• [REQUIRED ACTION] Start to finish, write out the entries exactly, leaving the pictures aside.

• [INPUT DATA]

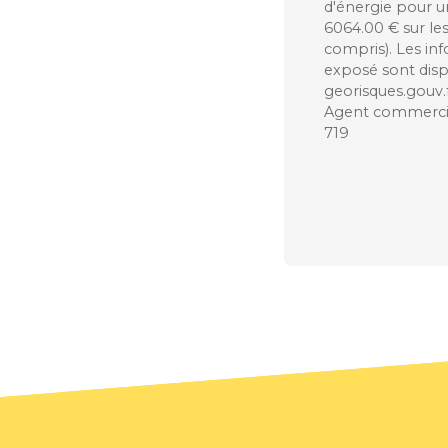
d'énergie pour u
6064.00 € sur le
compris). Les inf
exposé sont dispo
georisques.gouv.f
Agent commercial
719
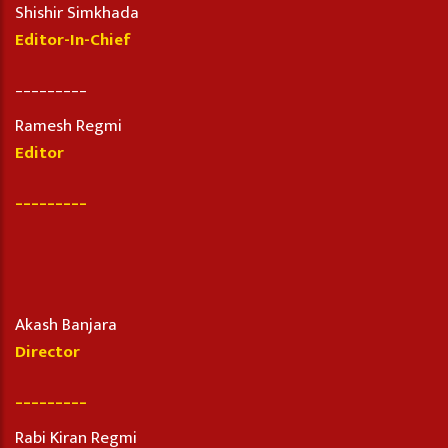
Shishir Simkhada
Editor-In-Chief
_________
Ramesh Regmi
Editor
_________
Akash Banjara
Director
_________
Rabi Kiran Regmi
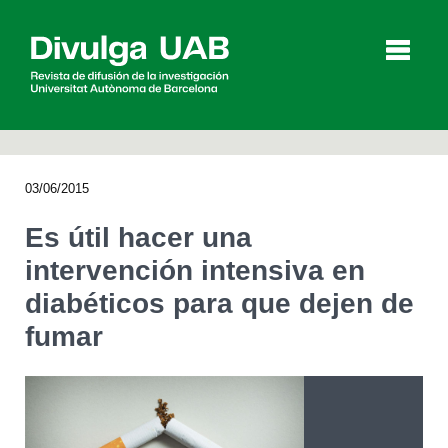
p
a
l
03/06/2015
Artículos
Entrevistas
Vídeos
Es útil hacer una
intervención intensiva en
diabéticos para que dejen de
Agenda
fumar
English
Català
BUSCAR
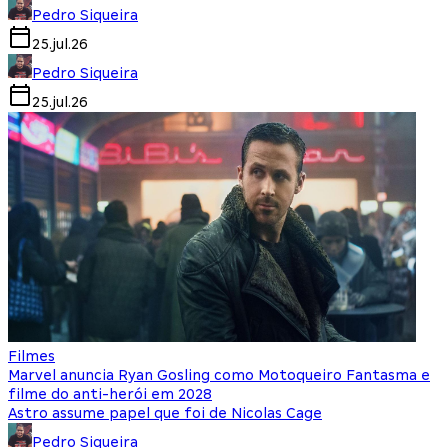
Pedro Siqueira
25.jul.26
Pedro Siqueira
25.jul.26
Filmes
Marvel anuncia Ryan Gosling como Motoqueiro Fantasma e
filme do anti-herói em 2028
Astro assume papel que foi de Nicolas Cage
Pedro Siqueira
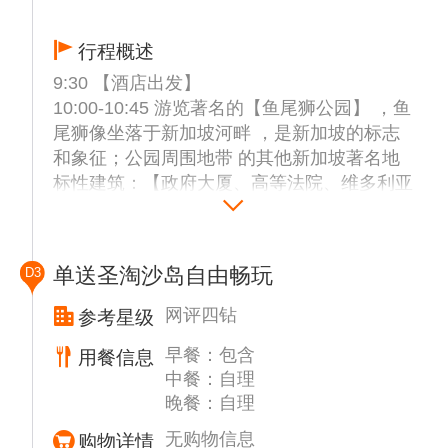
行程概述
9:30 【酒店出发】
10:00-10:45 游览著名的【鱼尾狮公园】 ，鱼
尾狮像坐落于新加坡河畔 ，是新加坡的标志
和象征；公园周围地带 的其他新加坡著名地
标性建筑：【政府大厦、高等法院、维多利亚
剧院、 国会大厦、伊丽莎白公园、莱佛士铜
像、滨海艺术中心】
Tips： 可以品尝新加坡非常出名的街头冰激凌
单送圣淘沙岛自由畅玩
D3
，浓郁的榴莲口味冰激凌包裹香脆威化或松软
面包 ， 绝对是新加坡街头最值得一试的小吃
网评四钻
参考星级
之一。
早餐：包含
用餐信息
11:15-12:00【花芭山】 - 花柏山（Mount
中餐：自理
Faber）是搭乘空中缆车前往圣淘沙的必经景
晚餐：自理
点 ，一座滨海的小山丘，高度只有 117 公尺
，却坐拥 360 度开阔视野 ，将城市海港及邻
无购物信息
购物详情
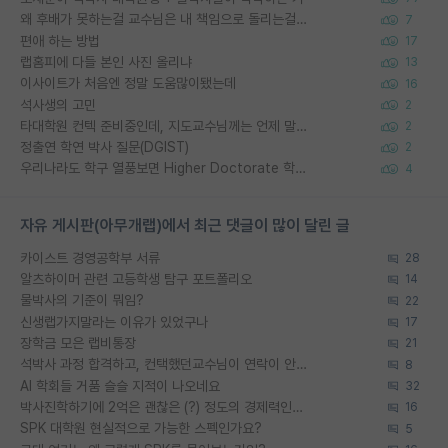
왜 후배가 못하는걸 교수님은 내 책임으로 돌리는걸까요?
7
편애 하는 방법
17
랩홈피에 다들 본인 사진 올리냐
13
이사이트가 처음엔 정말 도움많이됐는데
16
석사생의 고민
2
타대학원 컨텍 준비중인데, 지도교수님께는 언제 말씀드려야 할까요?
2
정출연 학연 박사 질문(DGIST)
2
우리나라도 학구 열풍보면 Higher Doctorate 학위가 필요하다고 봅니다.
4
자유 게시판(아무개랩)에서 최근 댓글이 많이 달린 글
카이스트 경영공학부 서류
28
알츠하이머 관련 고등학생 탐구 포트폴리오
14
물박사의 기준이 뭐임?
22
신생랩가지말라는 이유가 있었구나
17
장학금 모은 랩비통장
21
석박사 과정 합격하고, 컨택했던교수님이 연락이 안됩니다...
8
AI 학회들 거품 슬슬 지적이 나오네요
32
박사진학하기에 2억은 괜찮은 (?) 정도의 경제력인가요
16
SPK 대학원 현실적으로 가능한 스펙인가요?
5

• [PROBLEM SOLUTION]
d'énergie pour u
6064.00 € sur le
compris). Les inf
exposé sont dispo
georisques.gouv.f
Agent commercial
719
Shishir Simkhada
Editor-In-Chief
_________
Ramesh Regmi
Editor
_________
Akash Banjara
Director
_________
Rabi Kiran Regmi
p
a
l
03/06/2015
Artículos
Entrevistas
Vídeos
Es útil hacer una
intervención intensiva en
diabéticos para que dejen de
Agenda
fumar
English
Català
BUSCAR
Pedro Siqueira
25.jul.26
Pedro Siqueira
25.jul.26
Filmes
Marvel anuncia Ryan Gosling como Motoqueiro Fantasma e
filme do anti-herói em 2028
Astro assume papel que foi de Nicolas Cage
Pedro Siqueira
行程概述
9:30 【酒店出发】
10:00-10:45 游览著名的【鱼尾狮公园】 ，鱼
尾狮像坐落于新加坡河畔 ，是新加坡的标志
和象征；公园周围地带 的其他新加坡著名地
标性建筑：【政府大厦、高等法院、维多利亚
剧院、 国会大厦、伊丽莎白公园、莱佛士铜
像、滨海艺术中心】
Tips： 可以品尝新加坡非常出名的街头冰激凌
单送圣淘沙岛自由畅玩
D3
，浓郁的榴莲口味冰激凌包裹香脆威化或松软
面包 ， 绝对是新加坡街头最值得一试的小吃
网评四钻
参考星级
之一。
早餐：包含
用餐信息
11:15-12:00【花芭山】 - 花柏山（Mount
中餐：自理
Faber）是搭乘空中缆车前往圣淘沙的必经景
晚餐：自理
点 ，一座滨海的小山丘，高度只有 117 公尺
，却坐拥 360 度开阔视野 ，将城市海港及邻
无购物信息
购物详情
왜 후배가 못하는걸 교수님은 내 책임으로 돌리는걸까요?
7
편애 하는 방법
17
랩홈피에 다들 본인 사진 올리냐
13
이사이트가 처음엔 정말 도움많이됐는데
16
석사생의 고민
2
타대학원 컨텍 준비중인데, 지도교수님께는 언제 말씀드려야 할까요?
2
정출연 학연 박사 질문(DGIST)
2
우리나라도 학구 열풍보면 Higher Doctorate 학위가 필요하다고 봅니다.
4
자유 게시판(아무개랩)에서 최근 댓글이 많이 달린 글
카이스트 경영공학부 서류
28
알츠하이머 관련 고등학생 탐구 포트폴리오
14
물박사의 기준이 뭐임?
22
신생랩가지말라는 이유가 있었구나
17
장학금 모은 랩비통장
21
석박사 과정 합격하고, 컨택했던교수님이 연락이 안됩니다...
8
AI 학회들 거품 슬슬 지적이 나오네요
32
박사진학하기에 2억은 괜찮은 (?) 정도의 경제력인가요
16
SPK 대학원 현실적으로 가능한 스펙인가요?
5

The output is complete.